Cette bande ne se composait que de vingt-deux ou vingt-trois individus armés, et ce n’est pas l’envie de les châtier qui nous manquait. Mais, voyageant dans un pays que l’on ne connaît pas et dont on ne sait pas parler la langue, je crus prudent d’éviter toute hostilité de notre part, d’autant plus que, abandonnés par ceux qui devaient nous guider, j’ignorais si les villages qui nous entouraient sont amis ou non de Poukha. Dans un pays comme celui-là, de victime on passe facilement pour accusé, n’ayant pas le moyen de se justifier ni de fournir des explications.

Une heure avant la tombée de la nuit, nous arrivons à Pakhé. Les habitants sont encore dans les cultures et travaillent au son du tam-tam. Les griots nous accompagnent dans l’espoir de recevoir quelques cauries, et des jeunes gens viennent me saluer en me saisissant la barbiche, comme c’est l’usage par ici. Cette coutume force les Gourounga à enrouler des fibres autour de leur barbe pour ne pas se la voir arrachée par quelque salutation un peu brusque.

Le naba, chez lequel on me conduit, m’installe dans une case relativement propre, s’occupe de mes animaux et renvoie les curieux, assez nombreux pour être gênants.

L’un des hommes saisit la bride du cheval de Diawé.

Mon arrivée tardive et l’état de mes animaux ne me permettent point de partir demain ; je dois, à mon grand regret, rester un jour ici.

La population du village (600 à 700 habitants) m’a paru très mélangée.
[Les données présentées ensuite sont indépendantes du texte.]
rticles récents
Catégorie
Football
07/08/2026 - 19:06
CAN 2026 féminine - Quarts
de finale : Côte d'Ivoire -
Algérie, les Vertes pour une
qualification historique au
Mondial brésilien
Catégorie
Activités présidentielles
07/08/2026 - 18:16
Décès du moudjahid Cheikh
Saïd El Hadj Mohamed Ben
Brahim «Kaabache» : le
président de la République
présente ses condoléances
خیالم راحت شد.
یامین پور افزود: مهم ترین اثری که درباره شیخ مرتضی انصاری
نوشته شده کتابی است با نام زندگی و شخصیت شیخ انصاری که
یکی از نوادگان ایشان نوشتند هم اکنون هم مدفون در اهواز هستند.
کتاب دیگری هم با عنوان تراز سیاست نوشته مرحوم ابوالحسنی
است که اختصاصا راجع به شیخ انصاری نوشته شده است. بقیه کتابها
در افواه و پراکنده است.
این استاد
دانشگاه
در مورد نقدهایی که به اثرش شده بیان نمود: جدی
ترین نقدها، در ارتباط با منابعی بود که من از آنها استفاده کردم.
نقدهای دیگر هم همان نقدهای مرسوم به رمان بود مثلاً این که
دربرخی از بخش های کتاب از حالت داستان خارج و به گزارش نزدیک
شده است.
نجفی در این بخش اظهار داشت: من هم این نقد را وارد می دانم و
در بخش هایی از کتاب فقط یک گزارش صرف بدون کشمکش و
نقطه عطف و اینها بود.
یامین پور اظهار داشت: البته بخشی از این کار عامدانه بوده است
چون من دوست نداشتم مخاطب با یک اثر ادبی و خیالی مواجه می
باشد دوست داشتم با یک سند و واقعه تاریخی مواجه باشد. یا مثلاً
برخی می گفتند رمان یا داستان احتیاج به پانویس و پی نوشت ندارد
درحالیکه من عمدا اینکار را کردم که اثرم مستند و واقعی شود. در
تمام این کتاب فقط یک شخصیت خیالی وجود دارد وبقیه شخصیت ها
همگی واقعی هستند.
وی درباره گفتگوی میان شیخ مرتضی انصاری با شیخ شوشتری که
On y trouve des Gourounga de toutes les tribus. Il y aussi à Pakhé une petite colonie de Dagomba. Ces gens, sans être vêtus luxueusement, portent des effets propres. Leurs femmes, coiffées de foulards, ont des pagnes en cotonnade rayée de couleurs diverses de fabrication indigène.

Auprès des Gourounga, peu ou point vêtus, ils ont l’air de seigneurs. Les femmes dagomba font le petit commerce de sel, piments, tabacs, beurre de cé, kolas, etc., tandis que leurs maris s’occupent du commerce de bestiaux, de captifs, de coton, d’indigo, qu’ils vont vendre à Oual-Oualé et Gambakha. Pendant la belle saison ils font le commerce de kolas entre Salaga et ces deux derniers centres. Les enfants tressent des étuis en palme de différentes dimensions, destinés à renfermer le sel de provenance de Daboya ; ces étuis sont surtout vendus à Gambakha et dans la région avoisinant le Boussanga.
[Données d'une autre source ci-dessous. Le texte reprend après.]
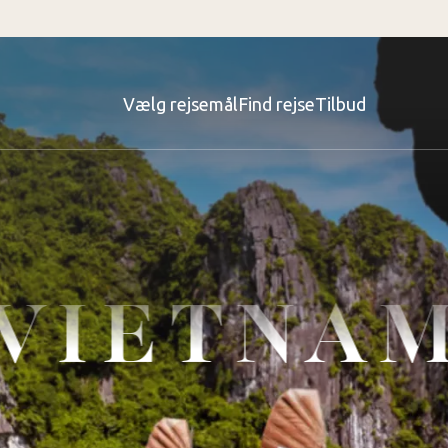
Vælg rejsemål
Find rejse
Tilbud
VIETNA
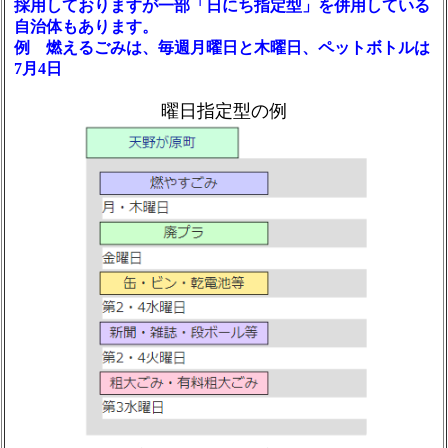
採用しておりますが一部「日にち指定型」を併用している
自治体もあります。
例 燃えるごみは、毎週月曜日と木曜日、ペットボトルは
7月4日
曜日指定型の例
Les Dagomba comprennent tous le mossi. J’appris par eux que le pic que j’ai signalé à Tiakané, et que nous avons dépassé hier, se nomme Naouri-Tanga, et qu’au pied du pic, sur le chemin de Pakhé, se trouve le village de Naouri. D’ici on ne met, d’après eux, que trois jours pour se rendre à Oual-Oualé. On me conseilla de prendre le chemin d’Addoukou-iri, de préférence à celui de Koulor’o, situé plus à l’ouest.

Le chef de Pakhé ne chercha pas à m’extorquer de marchandises en dehors du cadeau que je lui fis, et le lendemain matin il mit deux hommes à ma disposition pour me conduire au chef de Midegou.